## WHAT YOU NEED TO DO
Please transcribe exactly the line that holds "Leasing en ligne d’un nouveau Scania — d" and all lines that follow it to the end of the records below, omitting any pictures.

## RECORDS FOR THE EXERCISE
···

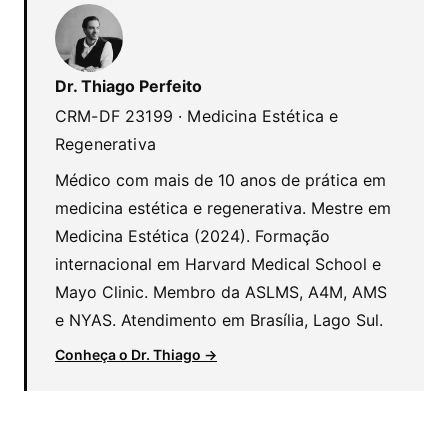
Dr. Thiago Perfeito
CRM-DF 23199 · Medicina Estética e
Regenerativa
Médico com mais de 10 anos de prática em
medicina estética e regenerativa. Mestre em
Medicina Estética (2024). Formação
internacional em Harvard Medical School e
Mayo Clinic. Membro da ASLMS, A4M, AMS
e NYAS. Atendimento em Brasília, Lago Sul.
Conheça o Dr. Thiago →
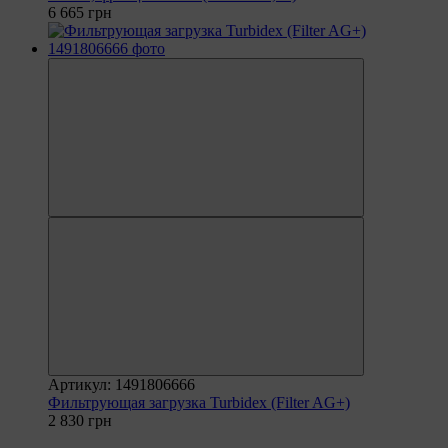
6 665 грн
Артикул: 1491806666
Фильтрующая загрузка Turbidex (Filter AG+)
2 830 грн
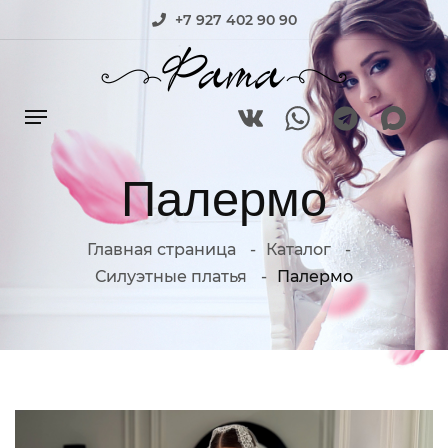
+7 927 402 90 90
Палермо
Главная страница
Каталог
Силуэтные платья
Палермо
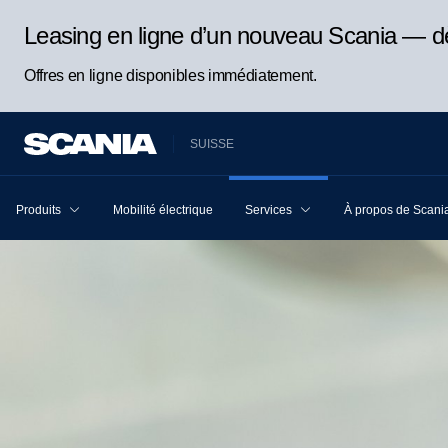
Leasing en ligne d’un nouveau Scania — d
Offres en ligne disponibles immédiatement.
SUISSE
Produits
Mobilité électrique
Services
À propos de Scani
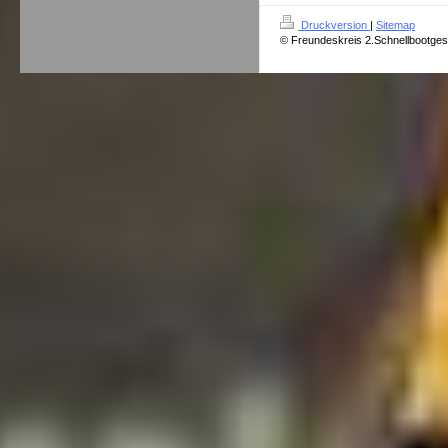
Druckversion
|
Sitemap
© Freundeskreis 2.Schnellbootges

···

## RESPONSE BOX
Leasing en ligne d’un nouveau Scania — d
Offres en ligne disponibles immédiatement.
SUISSE
Produits
Mobilité électrique
Services
À propos de Scani
Druckversion
|
Sitemap
© Freundeskreis 2.Schnellbootges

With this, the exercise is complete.